Claro que si llega el aviador de turno y te empieza a comer la cabeza con el cuento de que la ciudad se vive infinitamente mejor, que estamos dejados de la mano del Altísimo y que lo mejor que puedes hacer es vender la casa y las tierras, no extraña a nadie, a un servidor el primero, que agarres un cabreo del copón de la baraja. Cuando tenía quince o veinte años los escuchaba y hasta, en ocasiones, les daba la razón; pero, ahora que ya soy abuelete y los cuatro pelos que me quedan son del color de la plata, ¡ni de coña!; ¡antes muerto que sencillo!

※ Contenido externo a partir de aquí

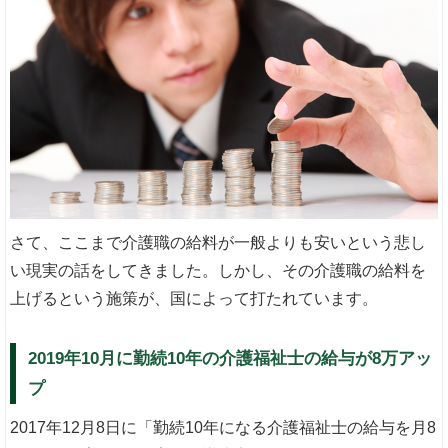
さて、ここまで介護職の給料が一般よりも安いという悲し
い現実の話をしてきました。しかし、その介護職の給料を
上げるという施策が、国によって打たれています。
2019年10月に勤続10年の介護福祉士の給与が8万アッ
プ
2017年12月8日に「勤続10年になる介護福祉士の給与を月8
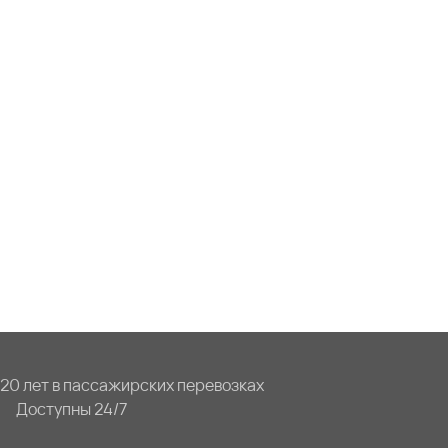
20 лет в пассажирских перевозках
Доступны 24/7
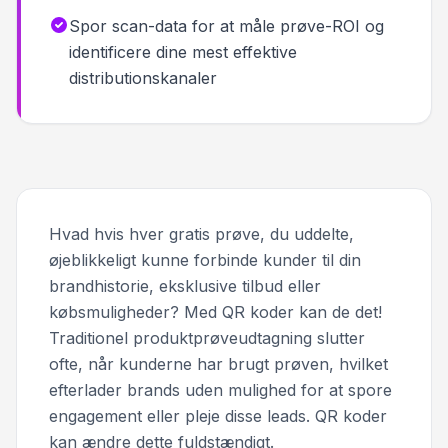
Spor scan-data for at måle prøve-ROI og
identificere dine mest effektive
distributionskanaler
Hvad hvis hver gratis prøve, du uddelte,
øjeblikkeligt kunne forbinde kunder til din
brandhistorie, eksklusive tilbud eller
købsmuligheder? Med QR koder kan de det!
Traditionel produktprøveudtagning slutter
ofte, når kunderne har brugt prøven, hvilket
efterlader brands uden mulighed for at spore
engagement eller pleje disse leads. QR koder
kan ændre dette fuldstændigt.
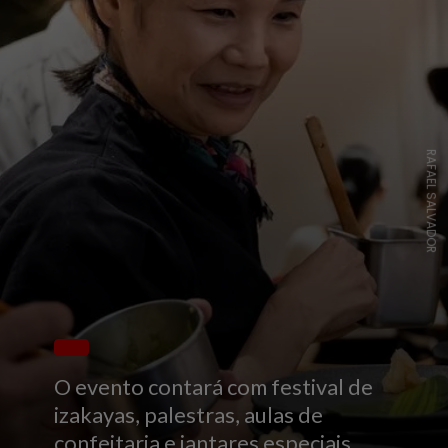
RAFAEL SALVADOR
O evento contará com festival de
izakayas, palestras, aulas de
confeitaria e jantares especiais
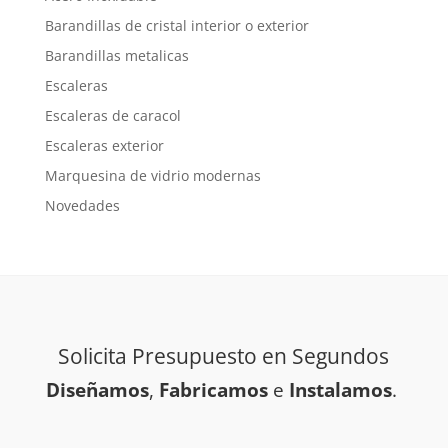
Barandillas de cristal interior o exterior
Barandillas metalicas
Escaleras
Escaleras de caracol
Escaleras exterior
Marquesina de vidrio modernas
Novedades
Solicita Presupuesto en Segundos
Diseñamos
,
Fabricamos
e
Instalamos
.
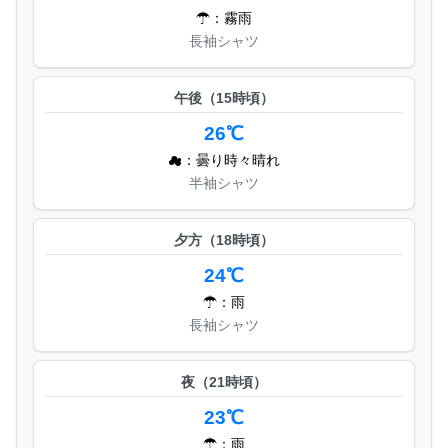
☂：霧雨
長袖シャツ
午後（15時頃）
26℃
☁：曇り時々晴れ
半袖シャツ
夕方（18時頃）
24℃
☂：雨
長袖シャツ
夜（21時頃）
23℃
☂：雨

Uno, que vivió desde los nueve años en la ciudad, no veía el momento de volver al pueblo, cosa que pude hacer muchísimos años después; y no, los años vividos allí no fueron años perdidos, pero con el tiempo de das cuenta de lo que de verdad te interesa hacer en la vida. En mi caso, y en el varios amigos muy queridos, estaba claro que era volver al gachi, aún a riesgo de tener que aguantar las tonterías de algún aviador despistado o sabiondo. A lo mejor, esa gente tendría que dejar de proponer cosas y hacerlas. Tanto “había que”, en el fondo, encierra la negación de un fracaso estructural: haber tenido que hacer las maletas y marcharse. Como decía Paco Martínez Soria en aquella mítica películas de los años setenta del pasado siglo «la ciudad no es para mi».
El otro día, un matrimonio que hizo casa en Vegas, me comentó que no veían la hora de quedarse aquí definitivamente. Yo los animé efusivamente a que lo hiciesen lo más rápido posible, mañana mejor que pasado. Y les di, creo, la mejor razón para hacerlo: hay que asilvestrarse. Se vive mucho mejor que siendo un urbanita. Salud y anarquía.